ASSIGNED TASK:
Search the records for "Archiv". Copy every line where it appears.

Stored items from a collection
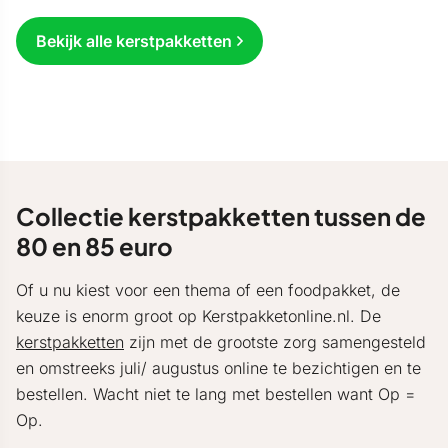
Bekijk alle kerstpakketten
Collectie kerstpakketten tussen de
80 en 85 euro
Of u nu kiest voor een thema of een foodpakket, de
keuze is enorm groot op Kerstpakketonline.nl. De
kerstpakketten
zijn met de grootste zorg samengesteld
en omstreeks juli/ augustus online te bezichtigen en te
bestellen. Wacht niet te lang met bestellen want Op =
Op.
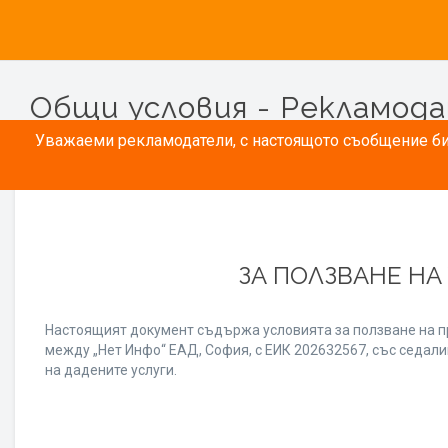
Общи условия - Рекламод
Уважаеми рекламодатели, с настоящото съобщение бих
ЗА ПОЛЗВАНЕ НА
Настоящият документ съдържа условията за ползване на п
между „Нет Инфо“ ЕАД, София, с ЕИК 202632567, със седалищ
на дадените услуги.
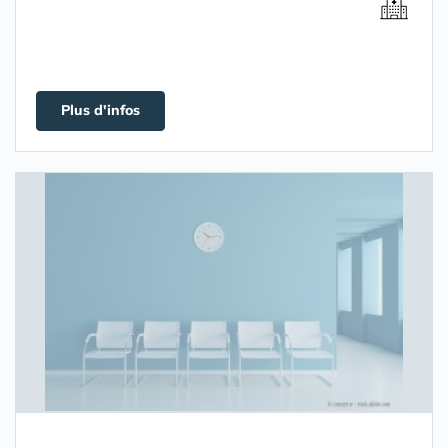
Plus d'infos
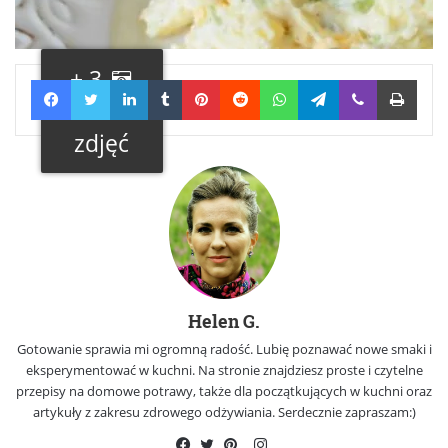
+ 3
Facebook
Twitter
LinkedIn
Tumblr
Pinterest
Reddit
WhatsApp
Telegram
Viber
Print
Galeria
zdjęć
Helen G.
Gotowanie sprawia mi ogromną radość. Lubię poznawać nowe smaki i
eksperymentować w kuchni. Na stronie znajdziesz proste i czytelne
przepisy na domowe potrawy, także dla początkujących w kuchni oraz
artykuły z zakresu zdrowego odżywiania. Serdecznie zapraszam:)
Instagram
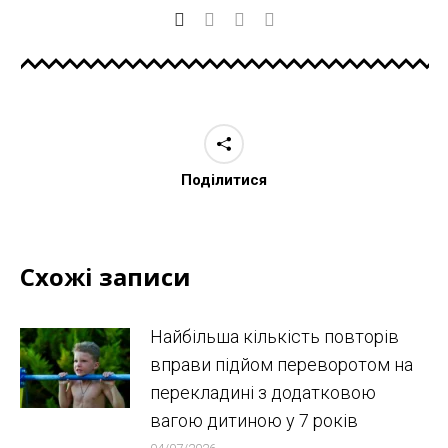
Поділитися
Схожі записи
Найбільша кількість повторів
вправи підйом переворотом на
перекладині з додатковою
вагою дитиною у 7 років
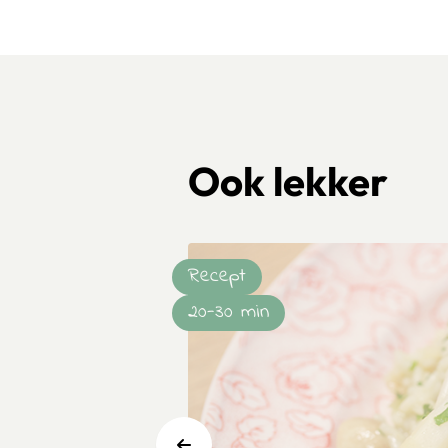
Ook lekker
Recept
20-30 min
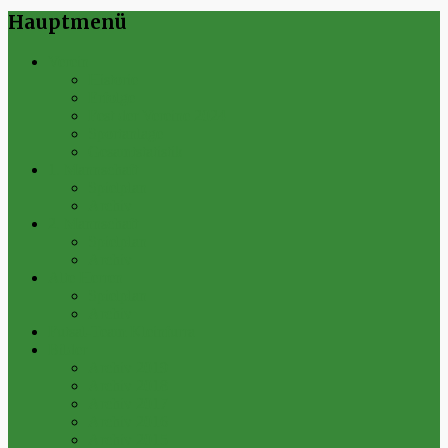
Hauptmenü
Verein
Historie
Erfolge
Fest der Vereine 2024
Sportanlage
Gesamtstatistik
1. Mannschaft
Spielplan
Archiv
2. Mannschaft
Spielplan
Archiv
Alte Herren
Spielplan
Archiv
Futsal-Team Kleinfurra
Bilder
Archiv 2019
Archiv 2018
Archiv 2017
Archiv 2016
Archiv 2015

SOLUTION TO THE PROBLEM:
Archiv
Archiv
Archiv
Archiv 2019
Archiv 2018
Archiv 2017
Archiv 2016
Archiv 2015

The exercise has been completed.